Where GE chooses to marshal its innovation efforts based on their sheer, market-moving and customer creating mass, Tata Group plays a more subtle game networking their innovation into the fabric of the organization over all. These multi-industry global movers express quiet different approaches to betting on innovation. Another global titan, the South Korean powerhouse Samsung Electronics, plays a different game entirely. The bets Samsung places are tied directly and uniquely to a systematic and ongoing assessment of the vision of what the company will become.
The power of Samsung’s vision is reflected in an image that did the rounds of email In boxes several years ago: it was a stitched-together night view of the whole Earth as seen from space. Of the brightest places in the image one stood out most and that was South Korea which was almost entirely lit. This image was made all the more compelling because of complete absence of light emanating from its nearest neighbor, North Korea. Based on a vision of rapid and sustained technological innovation Samsung has reached beyond the Korean Peninsula to supplant another consumer products powerhouse as a consumer electronics purveyor of choice, Sony.
Long a mainstay of the technological wonderland that is South Korea, Samsung has differentiated itself with the sheer scale of the bets it has placed. Samsung’s climb to global dominance, a dominance that in many respects supersedes the much-loved Apple, rests not primarily on product development but on the essential components of many other company’s innovations. In the 1990’s and 2000’s Samsung doubled-down on DRAM chips (the engines for portable consumer electronics), liquid-crystal display screens (the interface to almost all our personal technology) and mobile telephones, all of which has turned the company into an economic force.

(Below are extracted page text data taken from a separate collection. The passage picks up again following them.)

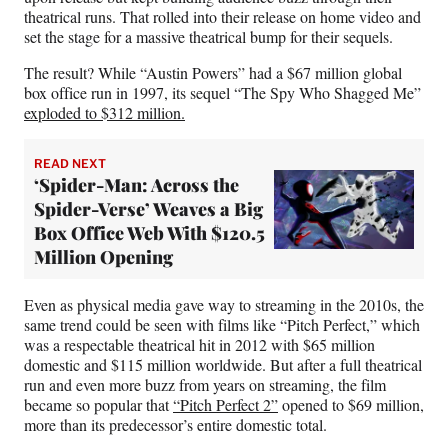
theatrical runs. That rolled into their release on home video and
set the stage for a massive theatrical bump for their sequels.
The result? While “Austin Powers” had a $67 million global
box office run in 1997, its sequel “The Spy Who Shagged Me”
exploded to $312 million.
READ NEXT
‘Spider-Man: Across the
Spider-Verse’ Weaves a Big
Box Office Web With $120.5
Million Opening
Even as physical media gave way to streaming in the 2010s, the
same trend could be seen with films like “Pitch Perfect,” which
was a respectable theatrical hit in 2012 with $65 million
domestic and $115 million worldwide. But after a full theatrical
run and even more buzz from years on streaming, the film
became so popular that
“Pitch Perfect 2”
opened to $69 million,
more than its predecessor’s entire domestic total.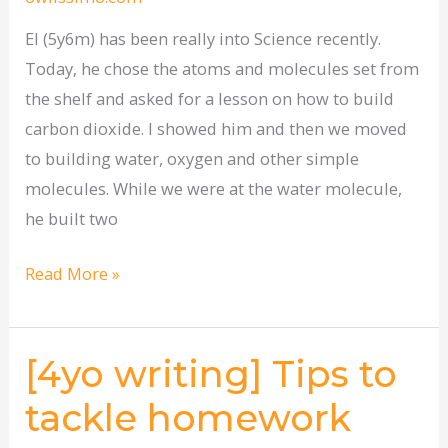
El (5y6m) has been really into Science recently.
Today, he chose the atoms and molecules set from
the shelf and asked for a lesson on how to build
carbon dioxide. I showed him and then we moved
to building water, oxygen and other simple
molecules. While we were at the water molecule,
he built two
Read More »
[4yo writing] Tips to
[4yo
writing]
tackle homework
Tips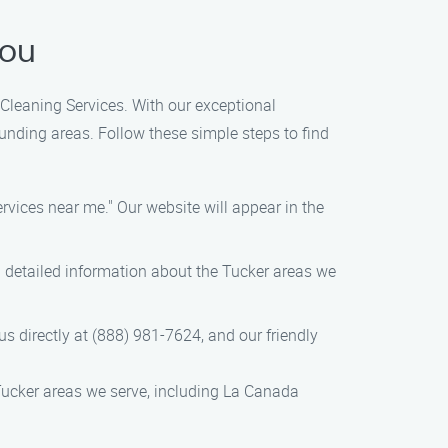
You
 Cleaning Services. With our exceptional
unding areas. Follow these simple steps to find
rvices near me." Our website will appear in the
nd detailed information about the Tucker areas we
 us directly at (888) 981-7624, and our friendly
Tucker areas we serve, including La Canada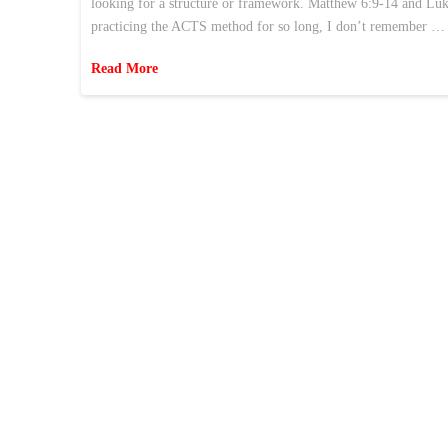
looking for a structure or framework. Matthew 6:9-14 and Luke
practicing the ACTS method for so long, I don’t remember …
Read More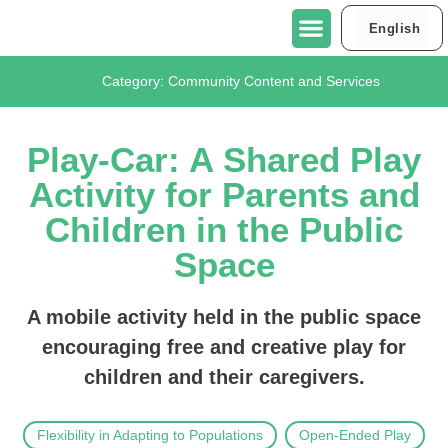
English
العربية
About Urban95 Tel Aviv-Jaffa
Projects in Tel Aviv-Jaffa
Contact Us
Category:
Community Content and Services
Play-Car: A Shared Play
Activity for Parents and
Children in the Public
Space
A mobile activity held in the public space
encouraging free and creative play for
children and their caregivers.
Flexibility in Adapting to Populations
Open-Ended Play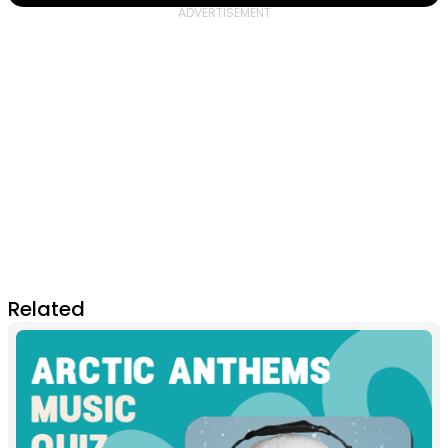
Related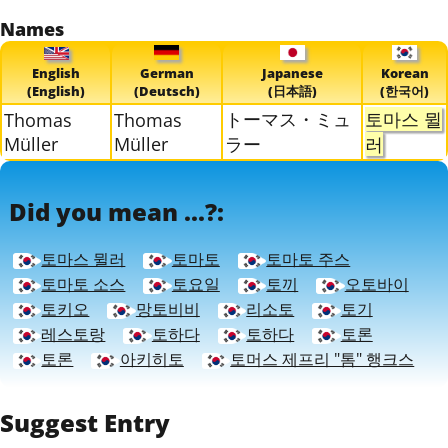
Names
English
German
Japanese
Korean
(English)
(Deutsch)
(日本語)
(한국어)
トーマス・ミュ
토마스 뮐
Thomas
Thomas
Müller
Müller
ラー
러
Did you mean ...?:
토마스 뮐러
토마토
토마토 주스
토마토 소스
토요일
토끼
오토바이
토키오
망토비비
리소토
토기
레스토랑
토하다
토하다
토론
토론
아키히토
토머스 제프리 "톰" 행크스
Suggest Entry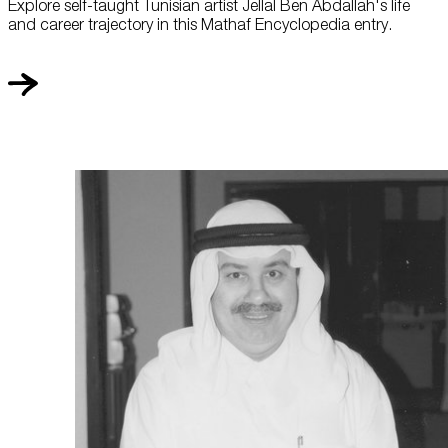
Explore self-taught Tunisian artist Jellal Ben Abdallah's life
and career trajectory in this Mathaf Encyclopedia entry.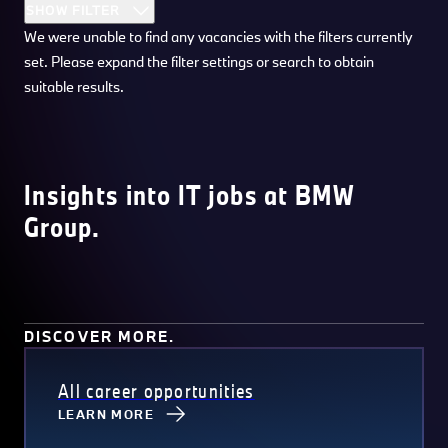
SHOW FILTER
We were unable to find any vacancies with the filters currently
set. Please expand the filter settings or search to obtain
suitable results.
Insights into IT jobs at BMW
Group.
DISCOVER MORE.
All career opportunities
LEARN MORE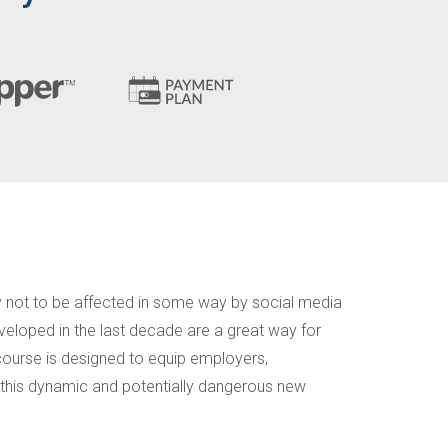
y not to be affected in some way by social media
veloped in the last decade are a great way for
 course is designed to equip employers,
 this dynamic and potentially dangerous new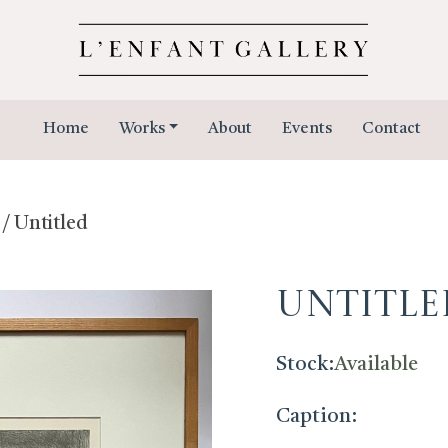
Home
Works
About
Events
Contact
/ Untitled
Untitle
Stock:
Available
Caption: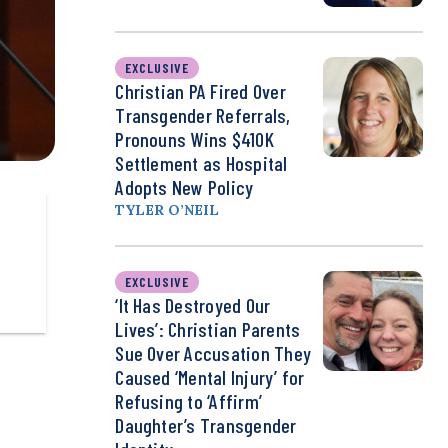
EXCLUSIVE
Christian PA Fired Over
Transgender Referrals,
Pronouns Wins $410K
Settlement as Hospital
Adopts New Policy
TYLER O’NEIL
EXCLUSIVE
‘It Has Destroyed Our
Lives’: Christian Parents
Sue Over Accusation They
Caused ‘Mental Injury’ for
Refusing to ‘Affirm’
Daughter’s Transgender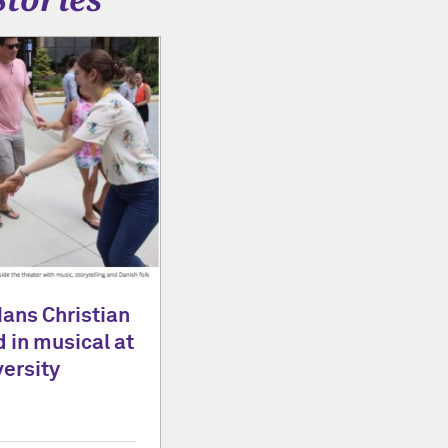
Hans Christian
 in musical at
ersity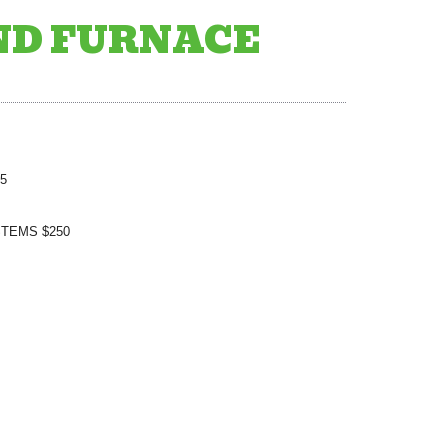
ND FURNACE
5
TEMS $250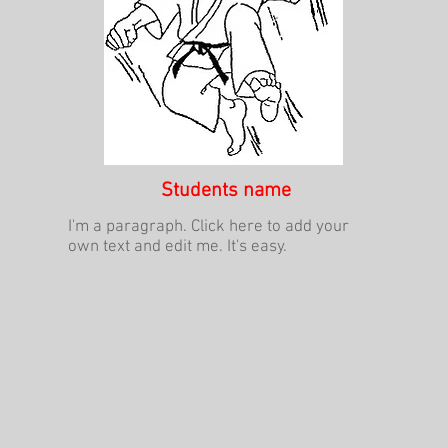
Students name
I'm a paragraph. Click here to add your
own text and edit me. It's easy.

Recently The Economist newspaper profiled Samsung and identified that, “…in the next decade the group plans to gamble again, investing a whopping $20 billion in five fields in which it is a relative newcomer: solar panels, energy-saving LED lighting, medical devices, biotech drugs and batteries for electric cars.” If the amount of that investment were not enough to startle its competitors, perhaps that fact that Samsung is using this to drive annual revenues in these five areas to $50B in only eight years and taking the company to sales of $400B globally.
Samsung sees that as the developed world transforms economically by enforcing stricter environmental protections, and a burgeoning middle class in the BRICS nations (Brazil, Russia, India, China, and South Africa) seeks the creature comforts long possessed by the West, they will be placed to meet the needs of a rapidly expanding global consumer base. Phil McKinney, the Chief Technology Officer of HP, gave a presentation late in 2010 that directly expressed the sectors in which Samsung’s innovation bets are being placed: social dynamics, personal entertainment, intelligent networks, gadgets, and ubiquitous content. The consumer is at the heart of all these and Samsung is poised to remain as close to the heart of their experience as possible.
If I were a betting man, I certainly wouldn’t bet against Samsung. That would appear to be a sure losing bet.
[Added: October 28, 2011]
As if by magic, Samsung’s bets appear to be paying off already. Reuters has just announced that Samsung has trumped Apple in smart phone sales.